Il Recovery Plan individua le azioni da porre in essere per il rilancio dell’Italia e poggia su un totale di parecchi miliardi di euro.

Di questa ingente somma diversi miliardi di euro dovrebbero essere utilizzati per interventi sul patrimonio storico e artistico. 

Viste queste opportunità, la gente comune si aspetterebbe azioni volte al recupero di quei beni artistici e architettonici da tempo dimenticati o non considerati solo perché costituiscono un aggravamento dei bilanci comunali già di per sé asfittici.

Italia Nostra sezione di Fermo vede, con molto interesse e possibilità di attuazione con i soldi del Recovery Plan, il recupero del castello di ROCCA MONTE VARMINE. 

La Rocca di Monte Varmine sorge tra i fiumi Aso e Menocchia, nel territorio comunale di Carassai, provincia di Ascoli Piceno. Secondo alcuni il castello, dall’aspetto eterogeneo, trae l’origine del nome dal termine longobardo ward, guardia. Il toponimo stesso indica il ruolo di efficiente strumento di difesa esercitato contro incursioni o feroci saccheggi e convalida l’idea secondo la quale fosse originariamente una proprietà del signore longobardo Longino D’Attone. 

Molto probabilmente, in principio si trattava di un “casalivo”, una fattoria dotata di fortificazioni e realizzata secondo i dettami di quella che attualmente è conosciuta come la “Civiltà del legno”; mentre in quella prima fase insediativa, lo scopo del sedimen era di vigilare sul nucleo abitativo e soprattutto sulle colture fondamentali per l’economia domestica, in un secondo momento la cinta muraria assunse un aspetto più marcatamente militare. 

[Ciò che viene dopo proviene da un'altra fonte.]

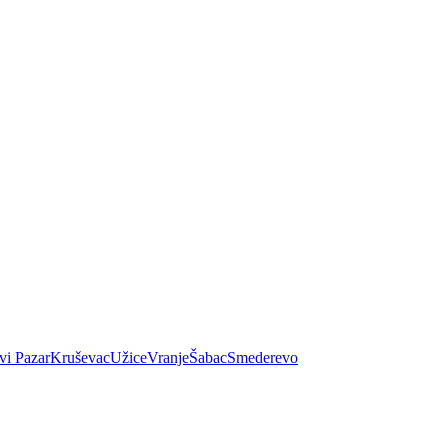
vi Pazar
Kruševac
Užice
Vranje
Šabac
Smederevo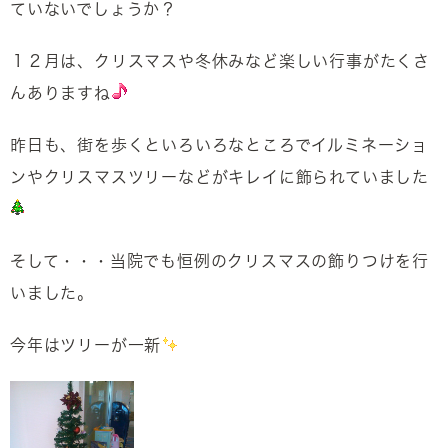
ていないでしょうか？
１２月は、クリスマスや冬休みなど楽しい行事がたくさ
んありますね
昨日も、街を歩くといろいろなところでイルミネーショ
ンやクリスマスツリーなどがキレイに飾られていました
そして・・・当院でも恒例のクリスマスの飾りつけを行
いました。
今年はツリーが一新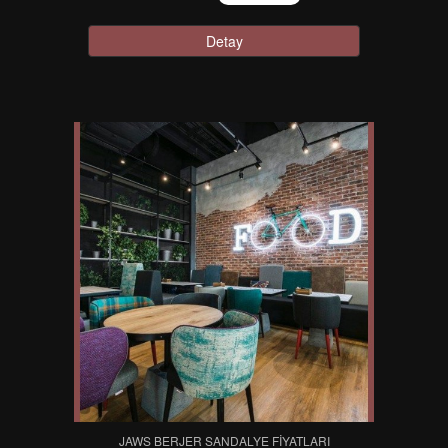
Detay
JAWS BERJER SANDALYE FIYATLARI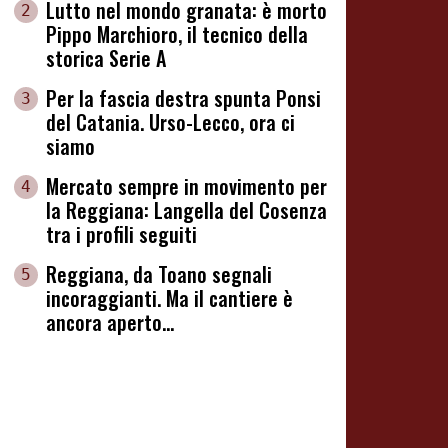
Lutto nel mondo granata: è morto
2
Pippo Marchioro, il tecnico della
storica Serie A
Per la fascia destra spunta Ponsi
3
del Catania. Urso-Lecco, ora ci
siamo
Mercato sempre in movimento per
4
la Reggiana: Langella del Cosenza
tra i profili seguiti
Reggiana, da Toano segnali
5
incoraggianti. Ma il cantiere è
ancora aperto...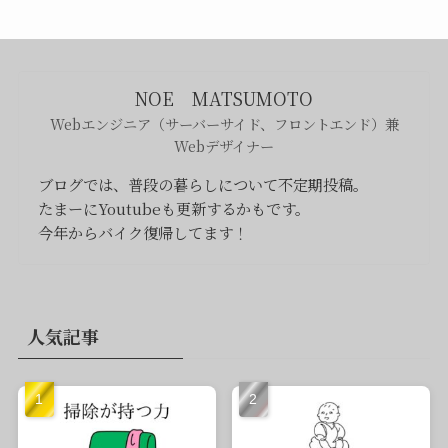
NOE MATSUMOTO
Webエンジニア（サーバーサイド、フロントエンド）兼
Webデザイナー
ブログでは、普段の暮らしについて不定期投稿。
たまーにYoutubeも更新するかもです。
今年からバイク復帰してます！
人気記事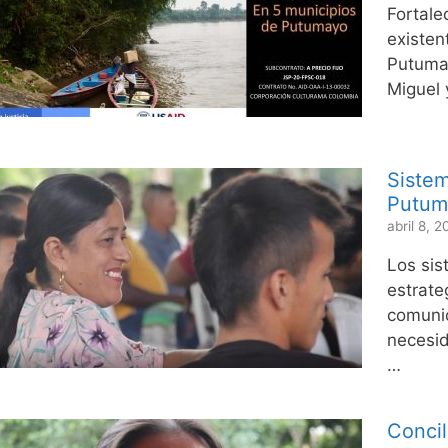
Fortale
existen
Putumay
Miguel 
Sistem
Putuma
abril 8, 
Los sis
estrate
comunid
necesid
…
Concil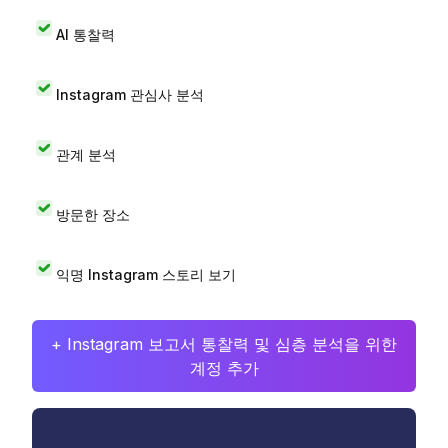
AI 통찰력
Instagram 관심사 분석
관계 분석
방문한 장소
익명 Instagram 스토리 보기
+ Instagram 보고서 통찰력 및 심층 분석을 위한
계정 추가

Dal 1060, anno cui risale la più antica documentazione scritta sulla Rocca, i vari vescovi di Fermo si alternarono con piena potestà giudiziale nella manutenzione del castello di origine. Dal 1290 fino al 1397 i signori ghibellini di Massa e Montappone detennero il potere su Monte Varmine, determinandone così la rovina. Acquisita completamente e ristrutturata da un tale Matteo Mattei (Matteo di Buonconte), nel 1397, fu ceduta attraverso un atto testamentario soltanto venti anni dopo. Il proprietario, difatti, la donò alla Confraternita di Santa Maria della Carità, con la viva speranza che l’intera struttura potesse divenire un accogliente centro di assistenza per anziani e invalidi. La sua presenza è tuttora attestata mediante un bassorilievo raffigurante la Madonna con Bambino e uno stemma dell’ospedale databile intorno al 1421, entrambi incastonati sopra un portale del lato est. 

La Rocca, a pianta rettangolare, mostra ancora oggi i segni dell’intervento di ristrutturazione disposto intorno alla fine del XIV secolo per il consolidamento del preesistente apparato difensivo. A rafforzare l’idea che avesse un particolare bisogno di difesa contro scorribande di predoni, il rinvenimento di una “Bombardella manesca” del XIV secolo, una delle prime armi da fuoco maneggevoli. 

Costituita da un circuito murario piuttosto robusto, la Rocca era guarnita da un massiccio mastio in laterizio con merlature ghibelline. Alto circa 35 metri, ancora oggi mostra i segni di un efficace apparato “a sporgere”, realizzato per favorire la difesa piombante. Il camminamento militare che incorniciava la cinta muraria è andato perduto, ma verosimilmente era collegato alla torre maestra mediante un ponte su archi. L’intero impianto ha subito innumerevoli modifiche funzionali dopo l’insediamento dell’ospedale ed è stato corredato di nuove piccole strutture, come l’abitazione del cappellano andata irrimediabilmente perduta o la chiesa di San Pietro addossata alla cortina nord, oggi soggetta a crolli e che un tempo ospitava la pregevole Crocifissione di Vittore Crivelli, attualmente conservata nella Pinacoteca Civica di Fermo.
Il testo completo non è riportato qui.